Extracted page text data
◇ ◇ ◇ ◇

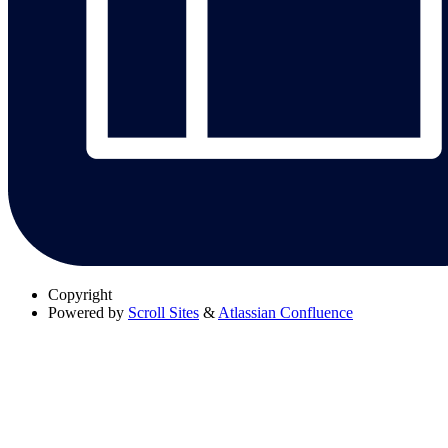
Copyright
Powered by
Scroll Sites
&
Atlassian Confluence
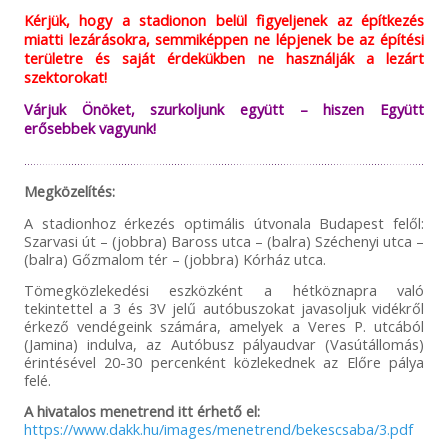
Kérjük, hogy a stadionon belül figyeljenek az építkezés
miatti lezárásokra, semmiképpen ne lépjenek be az építési
területre és saját érdekükben ne használják a lezárt
szektorokat!
Várjuk Önöket, szurkoljunk együtt – hiszen Együtt
erősebbek vagyunk!
Megközelítés:
A stadionhoz érkezés optimális útvonala Budapest felől:
Szarvasi út – (jobbra) Baross utca – (balra) Széchenyi utca –
(balra) Gőzmalom tér – (jobbra) Kórház utca.
Tömegközlekedési eszközként a hétköznapra való
tekintettel a 3 és 3V jelű autóbuszokat javasoljuk vidékről
érkező vendégeink számára, amelyek a Veres P. utcából
(Jamina) indulva, az Autóbusz pályaudvar (Vasútállomás)
érintésével 20-30 percenként közlekednek az Előre pálya
felé.
A hivatalos menetrend itt érhető el:
https://www.dakk.hu/images/menetrend/bekescsaba/3.pdf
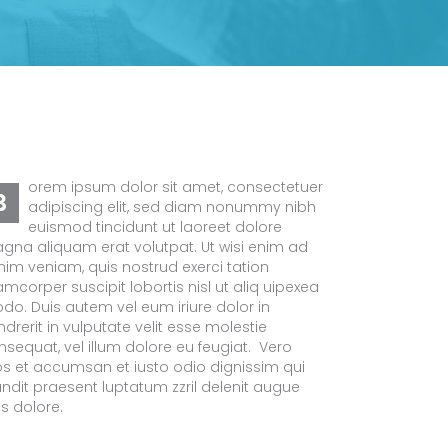
orem ipsum dolor sit amet, consectetuer
B
adipiscing elit, sed diam nonummy nibh
euismod tincidunt ut laoreet dolore
gna aliquam erat volutpat. Ut wisi enim ad
nim veniam, quis nostrud exerci tation
amcorper suscipit lobortis nisl ut aliq uipexea
do. Duis autem vel eum iriure dolor in
drerit in vulputate velit esse molestie
nsequat, vel illum dolore eu feugiat. Vero
os et accumsan et iusto odio dignissim qui
andit praesent luptatum zzril delenit augue
is dolore.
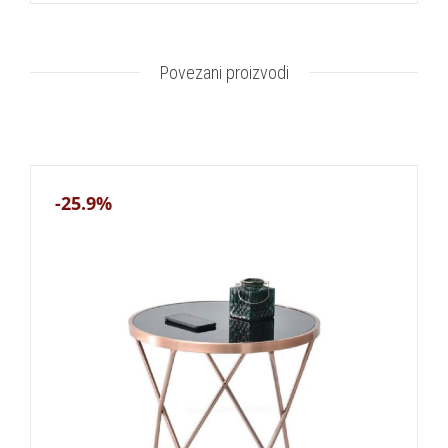
Povezani proizvodi
-25.9%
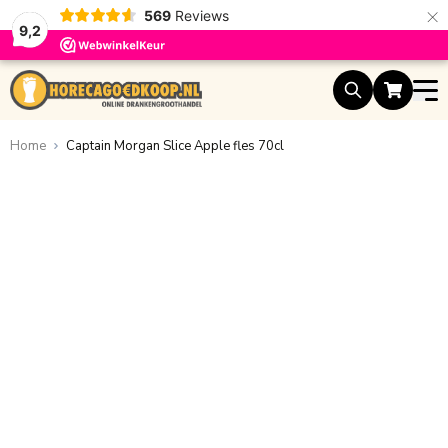
×
569
Reviews
9,2
Ga naar de inhoud
Home
Captain Morgan Slice Apple fles 70cl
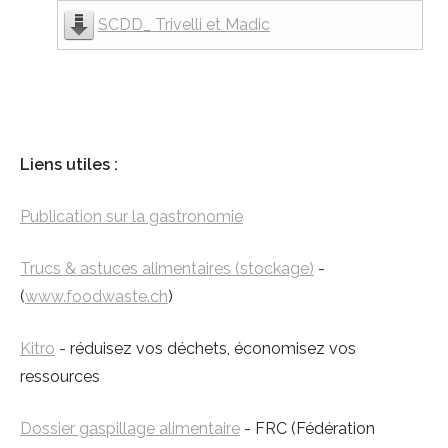
SCDD_ Trivelli et Madic
Liens utiles :
Publication sur la gastronomie
Trucs & astuces alimentaires (stockage)
-
(
www.foodwaste.ch
)
Kitro
- réduisez vos déchets, économisez vos
ressources
Dossier gaspillage alimentaire
- FRC (Fédération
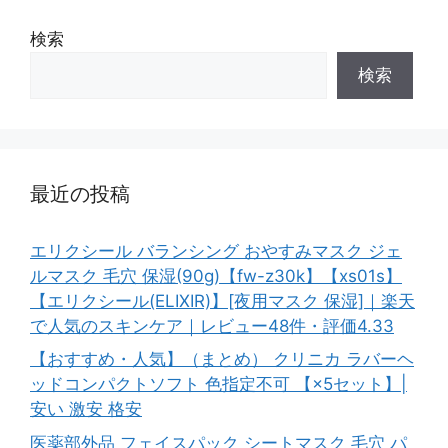
検索
検索
最近の投稿
エリクシール バランシング おやすみマスク ジェ
ルマスク 毛穴 保湿(90g)【fw-z30k】【xs01s】
【エリクシール(ELIXIR)】[夜用マスク 保湿]｜楽天
で人気のスキンケア｜レビュー48件・評価4.33
【おすすめ・人気】（まとめ） クリニカ ラバーヘ
ッドコンパクトソフト 色指定不可 【×5セット】|
安い 激安 格安
医薬部外品 フェイスパック シートマスク 毛穴 パ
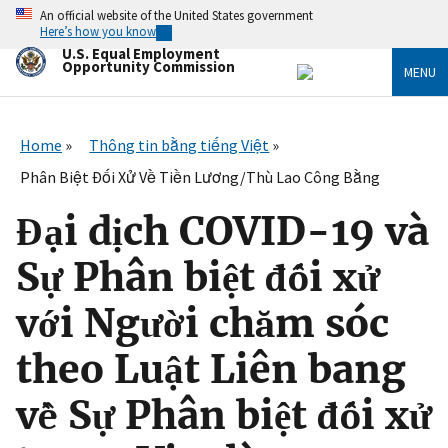
Skip
An official website of the United States government
to
Here’s how you know
main
U.S. Equal Employment
content
Opportunity Commission
MENU
Home
Thông tin bằng tiếng Việt
Phân Biệt Đối Xử Về Tiền Lương/Thù Lao Công Bằng
Đại dịch COVID-19 và
Sự Phân biệt đối xử
với Người chăm sóc
theo Luật Liên bang
về Sự Phân biệt đối xử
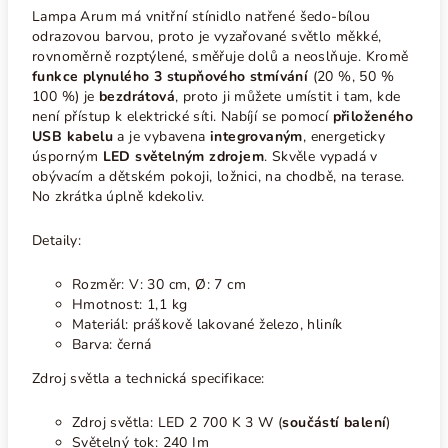
Lampa Arum má vnitřní stínidlo natřené šedo-bílou
odrazovou barvou, proto je vyzařované světlo měkké,
rovnoměrně rozptýlené, směřuje dolů a neoslňuje. Kromě
funkce plynulého 3 stupňového stmívání
(20 %, 50 %
100 %) je
bezdrátová
, proto ji můžete umístit i tam, kde
není přístup k elektrické síti. Nabíjí se pomocí
přiloženého
USB kabelu
a je vybavena
integrovaným
,
energeticky
úsporným
LED
světelným zdrojem
. Skvěle vypadá v
obývacím a dětském pokoji, ložnici, na chodbě, na terase.
No zkrátka úplně kdekoliv.
Detaily:
Rozměr:
V: 30 cm, Ø: 7 cm
Hmotnost: 1,1 kg
Materiál: práškově lakované železo, hliník
Barva: černá
Zdroj světla a technická specifikace:
Zdroj světla:
LED 2 700 K 3
W (
součástí balení
)
Světelný tok: 240 Im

◇ ◇ ◇ ◇

About this exercise: Count the lines in the records above that contain "balra", please, and give the number without any other words.

Answer box: 2